With a burst of black powder smoke, the rocket popped in two, sending the smaller “drogue” — also known as a “drag” parachute because it slows rapidly moving objects — through grass and red-clay dust in the farm field. 

“That was authoritative,” the range safety officer said. “I like a good strong charge.”

The drogue deploys first, keeping the vehicle from drifting too far, while the bigger main chute ensures a soft landing. Each ejects at pre-programmed altitudes.

Between the two is the electronics bay, housing altimeters to measure altitude (two for redundancy), along with GPS and other instruments. This “e-bay,” as the engineering students call it, also contains electronic switches that fire small black powder charges to separate the parachute chambers from the rest of the rocket. The sections are connected by shock cord so they don’t scatter.

“Some people use a CO2 canister for separation, but that gets more complex,” Tohti said. “Since this is our first time at the Cup, we went with simple designs for our systems.”

Where the drogue broke free with authority in its ground test, the main chute didn’t eject fully, prompting the team to increase the powder by a gram and retest with satisfactory results.

Split screen: On left, group of students posing with rocket on the launch pad. Right, still photo of rocket lifting off.
Left: Jameson Phelps (from left), Daniel Tohti, Emma Lubeshkoff, Jack Spinnanger, Anne Marie Branch, Shean Rahman, Abishekh Gurindapalli and Edison Wong are ready to launch Sabre 1. (Photo by Michael McPherson) Right: Sabre 1 lifts off on its inaugural flight. (Photo by Jameson Phelps)

Countdown and Launch

You wouldn’t know it from the students’ pre-flight calm the next day, but the stakes were pretty high. This might be their only opportunity to test Sabre 1 and gather data before New Mexico. 

Although Sabre 1’s target apogee — the rocketry term for the height they’re striving for — will be 10,000 feet in the Cup, one of the day’s challenges was keeping Sabre 1 under the FAA’s 4,000-foot limit for the Rapidan site. 

For propulsion, they used a smaller version of the same commercial solid fuel motor they will use in New Mexico, which will fly twice as high and twice as fast.

The launch control officer counted down from five. The rocket ignited and Sabre 1 lifted off, spraying dust and debris from the launch stand.

That’s the moment that you kind of loosen up your shoulders, when you see the main parachute.

The students held their breath.
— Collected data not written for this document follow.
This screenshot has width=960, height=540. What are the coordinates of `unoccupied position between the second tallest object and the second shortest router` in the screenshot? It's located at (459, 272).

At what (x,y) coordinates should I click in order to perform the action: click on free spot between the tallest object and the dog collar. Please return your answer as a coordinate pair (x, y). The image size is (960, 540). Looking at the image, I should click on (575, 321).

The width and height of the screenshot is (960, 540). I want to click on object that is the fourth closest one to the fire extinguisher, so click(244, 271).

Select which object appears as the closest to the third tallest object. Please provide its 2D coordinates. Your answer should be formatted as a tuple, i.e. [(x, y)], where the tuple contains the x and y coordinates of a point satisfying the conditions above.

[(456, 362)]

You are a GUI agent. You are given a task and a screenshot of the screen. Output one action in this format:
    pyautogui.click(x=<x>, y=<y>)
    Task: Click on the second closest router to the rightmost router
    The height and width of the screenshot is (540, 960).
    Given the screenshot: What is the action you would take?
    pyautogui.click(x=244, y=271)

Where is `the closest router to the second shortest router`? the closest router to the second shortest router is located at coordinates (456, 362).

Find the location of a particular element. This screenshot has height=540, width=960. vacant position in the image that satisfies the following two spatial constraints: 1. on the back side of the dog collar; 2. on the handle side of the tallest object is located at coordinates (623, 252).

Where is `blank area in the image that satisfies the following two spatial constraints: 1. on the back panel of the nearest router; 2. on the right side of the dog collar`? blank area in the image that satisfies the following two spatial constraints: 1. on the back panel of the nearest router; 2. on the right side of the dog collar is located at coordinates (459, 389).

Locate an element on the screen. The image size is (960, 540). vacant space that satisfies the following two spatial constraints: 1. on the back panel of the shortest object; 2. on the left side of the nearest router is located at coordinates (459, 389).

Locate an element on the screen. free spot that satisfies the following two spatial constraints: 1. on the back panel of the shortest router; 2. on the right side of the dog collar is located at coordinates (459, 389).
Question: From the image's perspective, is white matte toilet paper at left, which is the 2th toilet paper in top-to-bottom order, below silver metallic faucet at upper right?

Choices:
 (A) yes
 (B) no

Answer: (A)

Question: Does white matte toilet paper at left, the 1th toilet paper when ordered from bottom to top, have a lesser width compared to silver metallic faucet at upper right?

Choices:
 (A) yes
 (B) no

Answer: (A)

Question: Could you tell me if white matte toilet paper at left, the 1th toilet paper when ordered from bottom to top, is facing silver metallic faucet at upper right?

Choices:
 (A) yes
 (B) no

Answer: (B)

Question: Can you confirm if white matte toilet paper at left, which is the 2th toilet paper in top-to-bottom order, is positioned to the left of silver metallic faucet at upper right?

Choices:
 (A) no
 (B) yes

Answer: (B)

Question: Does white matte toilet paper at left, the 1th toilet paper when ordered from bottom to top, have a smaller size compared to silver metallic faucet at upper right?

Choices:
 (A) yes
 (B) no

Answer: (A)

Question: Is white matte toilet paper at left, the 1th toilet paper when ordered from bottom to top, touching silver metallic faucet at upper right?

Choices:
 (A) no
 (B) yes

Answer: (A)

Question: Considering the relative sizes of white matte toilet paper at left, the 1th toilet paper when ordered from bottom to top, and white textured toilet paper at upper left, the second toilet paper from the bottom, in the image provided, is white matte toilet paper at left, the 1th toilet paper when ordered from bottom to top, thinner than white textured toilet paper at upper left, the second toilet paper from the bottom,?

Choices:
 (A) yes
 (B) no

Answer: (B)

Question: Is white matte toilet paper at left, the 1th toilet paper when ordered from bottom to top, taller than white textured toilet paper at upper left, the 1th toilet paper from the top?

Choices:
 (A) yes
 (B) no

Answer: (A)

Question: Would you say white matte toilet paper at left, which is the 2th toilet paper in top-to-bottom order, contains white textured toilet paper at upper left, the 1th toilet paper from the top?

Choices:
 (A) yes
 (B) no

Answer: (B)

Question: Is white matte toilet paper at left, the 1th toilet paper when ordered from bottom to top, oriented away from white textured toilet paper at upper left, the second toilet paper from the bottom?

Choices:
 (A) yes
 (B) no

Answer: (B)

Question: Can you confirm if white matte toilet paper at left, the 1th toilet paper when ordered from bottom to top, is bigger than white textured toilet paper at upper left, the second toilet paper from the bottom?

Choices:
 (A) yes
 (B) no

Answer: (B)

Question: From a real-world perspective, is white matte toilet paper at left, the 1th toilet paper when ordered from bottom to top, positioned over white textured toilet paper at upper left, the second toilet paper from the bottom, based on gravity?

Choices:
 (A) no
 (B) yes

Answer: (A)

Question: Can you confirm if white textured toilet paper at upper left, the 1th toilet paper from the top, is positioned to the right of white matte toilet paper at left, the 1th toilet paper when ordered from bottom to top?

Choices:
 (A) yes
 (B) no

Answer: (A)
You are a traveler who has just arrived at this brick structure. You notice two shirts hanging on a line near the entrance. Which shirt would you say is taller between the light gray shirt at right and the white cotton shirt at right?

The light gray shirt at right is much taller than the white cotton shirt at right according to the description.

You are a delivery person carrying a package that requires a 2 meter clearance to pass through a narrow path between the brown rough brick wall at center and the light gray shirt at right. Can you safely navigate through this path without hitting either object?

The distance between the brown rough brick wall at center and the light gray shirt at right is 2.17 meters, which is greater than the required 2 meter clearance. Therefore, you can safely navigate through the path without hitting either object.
They cheered only when the red and white parachute appeared — earlier than planned, but close enough to land the rocket safely a few thousand feet away.

“That’s the moment that you kind of loosen up your shoulders, when you see the main parachute,” Tohti said.
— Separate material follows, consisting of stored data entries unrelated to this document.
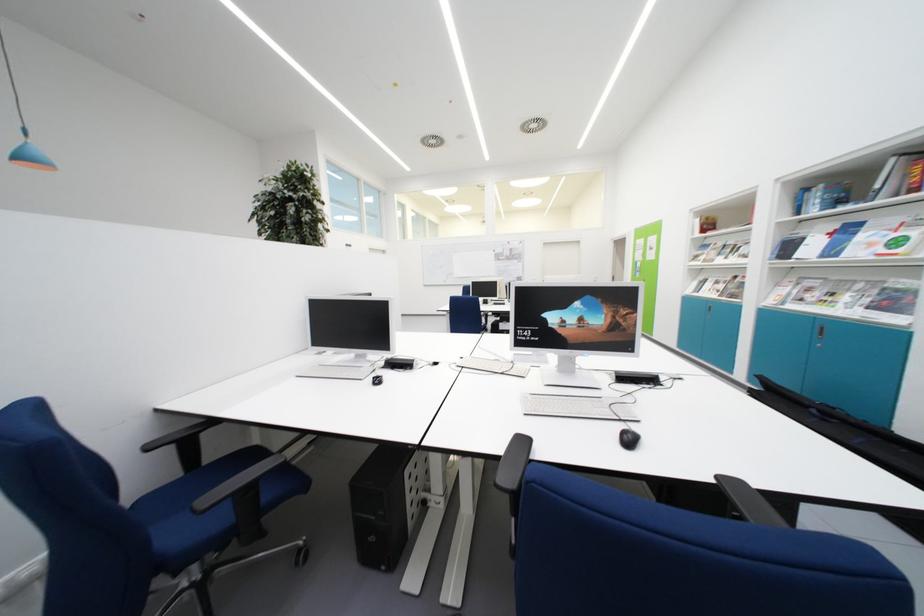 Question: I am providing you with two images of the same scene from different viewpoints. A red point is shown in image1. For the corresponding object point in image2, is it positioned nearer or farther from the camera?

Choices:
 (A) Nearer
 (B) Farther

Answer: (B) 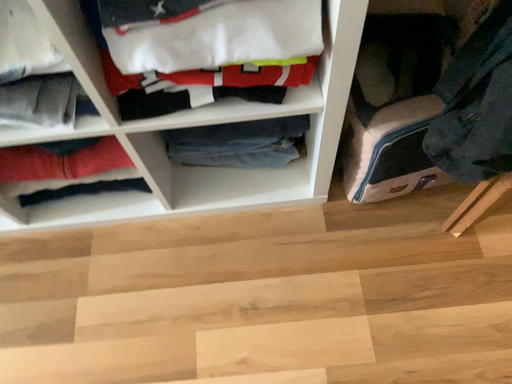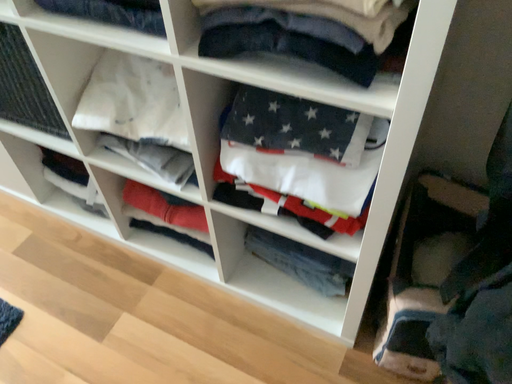 Question: Which way did the camera rotate in the video?

Choices:
 (A) rotated downward
 (B) rotated upward

Answer: (B) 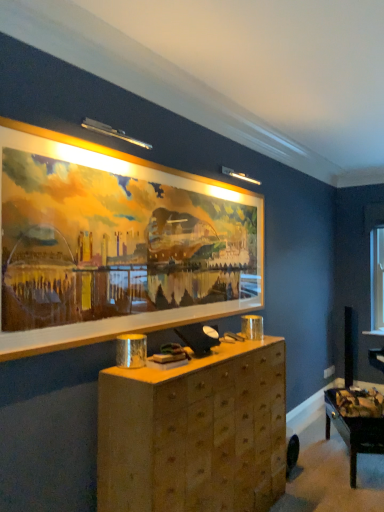 Looking at this image, measure the distance between wooden chest of drawers at center and camera.

wooden chest of drawers at center is 6.20 feet from camera.

The width and height of the screenshot is (384, 512). What do you see at coordinates (354, 432) in the screenshot?
I see `wooden table at lower right` at bounding box center [354, 432].

From the picture: Measure the distance between point (187, 177) and camera.

Point (187, 177) and camera are 2.75 meters apart from each other.

Image resolution: width=384 pixels, height=512 pixels. Identify the location of wooden chest of drawers at center. (195, 432).

How different are the orientations of wooden picture frame at upper center and transparent glass window at upper right in degrees?

wooden picture frame at upper center and transparent glass window at upper right are facing 90.3 degrees away from each other.

From a real-world perspective, is wooden picture frame at upper center beneath transparent glass window at upper right?

No, from a real-world perspective, wooden picture frame at upper center is not under transparent glass window at upper right.

Considering the relative sizes of wooden picture frame at upper center and transparent glass window at upper right in the image provided, is wooden picture frame at upper center taller than transparent glass window at upper right?

In fact, wooden picture frame at upper center may be shorter than transparent glass window at upper right.

Is wooden picture frame at upper center closer to the viewer compared to transparent glass window at upper right?

That is True.

What's the angular difference between wooden chest of drawers at center and wooden picture frame at upper center's facing directions?

The facing directions of wooden chest of drawers at center and wooden picture frame at upper center are 0.0336 degrees apart.

Is wooden chest of drawers at center not close to wooden picture frame at upper center?

No, wooden chest of drawers at center is in close proximity to wooden picture frame at upper center.

Is point (199, 403) behind point (180, 259)?

No, (199, 403) is in front of (180, 259).

Can you tell me how much wooden picture frame at upper center and wooden table at lower right differ in facing direction?

There is a 30.8-degree angle between the facing directions of wooden picture frame at upper center and wooden table at lower right.

Is wooden picture frame at upper center looking in the opposite direction of wooden table at lower right?

No, wooden picture frame at upper center is not facing the opposite direction of wooden table at lower right.

Locate an element on the screen. table that appears behind the wooden picture frame at upper center is located at coordinates (354, 432).

Is wooden table at lower right completely or partially inside wooden picture frame at upper center?

No, wooden table at lower right is not a part of wooden picture frame at upper center.

Identify the location of table below the wooden picture frame at upper center (from a real-world perspective). (354, 432).

How distant is wooden table at lower right from wooden picture frame at upper center?

A distance of 6.49 feet exists between wooden table at lower right and wooden picture frame at upper center.

Is wooden table at lower right positioned in front of wooden picture frame at upper center?

No, the depth of wooden table at lower right is greater than that of wooden picture frame at upper center.

Which of these two, wooden table at lower right or wooden picture frame at upper center, stands shorter?

With less height is wooden table at lower right.

Between wooden table at lower right and wooden chest of drawers at center, which one has smaller width?

wooden table at lower right.

From a real-world perspective, which object rests below the other?

wooden table at lower right, from a real-world perspective.

Between wooden table at lower right and wooden chest of drawers at center, which one appears on the right side from the viewer's perspective?

Positioned to the right is wooden table at lower right.

Identify the location of picture frame that is above the transparent glass window at upper right (from the image's perspective). This screenshot has width=384, height=512. (115, 243).

From the picture: Is transparent glass window at upper right in front of or behind wooden picture frame at upper center in the image?

transparent glass window at upper right is behind wooden picture frame at upper center.

Would you say transparent glass window at upper right is inside or outside wooden picture frame at upper center?

transparent glass window at upper right is not enclosed by wooden picture frame at upper center.

Considering the relative positions of wooden chest of drawers at center and transparent glass window at upper right in the image provided, is wooden chest of drawers at center to the left of transparent glass window at upper right from the viewer's perspective?

Yes, wooden chest of drawers at center is to the left of transparent glass window at upper right.

Does wooden chest of drawers at center come in front of transparent glass window at upper right?

Yes, wooden chest of drawers at center is closer to the camera.

From a real-world perspective, is wooden chest of drawers at center located higher than transparent glass window at upper right?

Incorrect, from a real-world perspective, wooden chest of drawers at center is lower than transparent glass window at upper right.

From the image's perspective, is wooden chest of drawers at center located above transparent glass window at upper right?

No.

Locate an element on the screen. This screenshot has height=512, width=384. window lying behind the wooden picture frame at upper center is located at coordinates coord(377,278).

In order to click on the chest of drawers beneath the wooden picture frame at upper center (from a real-world perspective) in this screenshot , I will do `click(195, 432)`.

Which object lies nearer to the anchor point wooden chest of drawers at center, wooden picture frame at upper center or wooden table at lower right?

wooden picture frame at upper center is closer to wooden chest of drawers at center.

Which object lies further to the anchor point wooden table at lower right, wooden chest of drawers at center or wooden picture frame at upper center?

Based on the image, wooden picture frame at upper center appears to be further to wooden table at lower right.

Considering their positions, is wooden chest of drawers at center positioned closer to wooden picture frame at upper center than transparent glass window at upper right?

Based on the image, wooden chest of drawers at center appears to be nearer to wooden picture frame at upper center.

Which object lies further to the anchor point wooden chest of drawers at center, transparent glass window at upper right or wooden picture frame at upper center?

transparent glass window at upper right is positioned further to the anchor wooden chest of drawers at center.

Looking at the image, which one is located further to wooden picture frame at upper center, transparent glass window at upper right or wooden table at lower right?

Among the two, transparent glass window at upper right is located further to wooden picture frame at upper center.

Estimate the real-world distances between objects in this image. Which object is closer to wooden chest of drawers at center, wooden picture frame at upper center or transparent glass window at upper right?

wooden picture frame at upper center is closer to wooden chest of drawers at center.

From the image, which object appears to be farther from transparent glass window at upper right, wooden table at lower right or wooden picture frame at upper center?

The object further to transparent glass window at upper right is wooden picture frame at upper center.

Estimate the real-world distances between objects in this image. Which object is further from transparent glass window at upper right, wooden table at lower right or wooden chest of drawers at center?

wooden chest of drawers at center is further to transparent glass window at upper right.

What are the coordinates of `table between wooden chest of drawers at center and transparent glass window at upper right in the front-back direction` in the screenshot? It's located at (354, 432).

Find the location of a particular element. Image resolution: width=384 pixels, height=512 pixels. chest of drawers between wooden picture frame at upper center and transparent glass window at upper right from front to back is located at coordinates (195, 432).

Locate an element on the screen. Image resolution: width=384 pixels, height=512 pixels. chest of drawers between wooden picture frame at upper center and wooden table at lower right from top to bottom is located at coordinates (195, 432).

The image size is (384, 512). Find the location of `table between wooden picture frame at upper center and transparent glass window at upper right along the z-axis`. table between wooden picture frame at upper center and transparent glass window at upper right along the z-axis is located at coordinates (354, 432).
Branch described her relief and excitement. “I knew from the simulations that the descent velocities were good, but many factors during an actual launch can’t be modeled entirely,” she said. “Needless to say, we were very happy to find our rocket in perfect condition after impact.

“We finally have concrete proof that our recovery system works at sub-scale and will help us recover our rocket at the Cup.”

The Club’s Current Trajectory

While many of the UVA students are certified to fly Level 1 high-power rockets, no one, including club faculty advisor Michael McPherson, is certified for the motor they used in the test launch. At the Cup, Tripoli technical advisor Ben Russell will be the team’s Level 3-certified flyer of record.

To win their category, they’ll need to get as close to their target apogee as they can while carrying a payload of at least 8.8 pounds and recover the rocket.

“They have a real shot,” said a visibly proud McPherson, an adjunct professor of aerospace and mechanical engineering who also builds and flies rockets. He will be with the students at the competition.

For Tohti, an aspiring astronaut, Sabre 1’s inaugural flight was as important as a symbol of UVA Rocketry’s journey as it was a technical achievement.

The club’s come a long way in a short time. Last year, many of the same students were part of the team that took first place in the Deployable Payload Event at Tripoli Central Virginia’s Battle of the Rockets.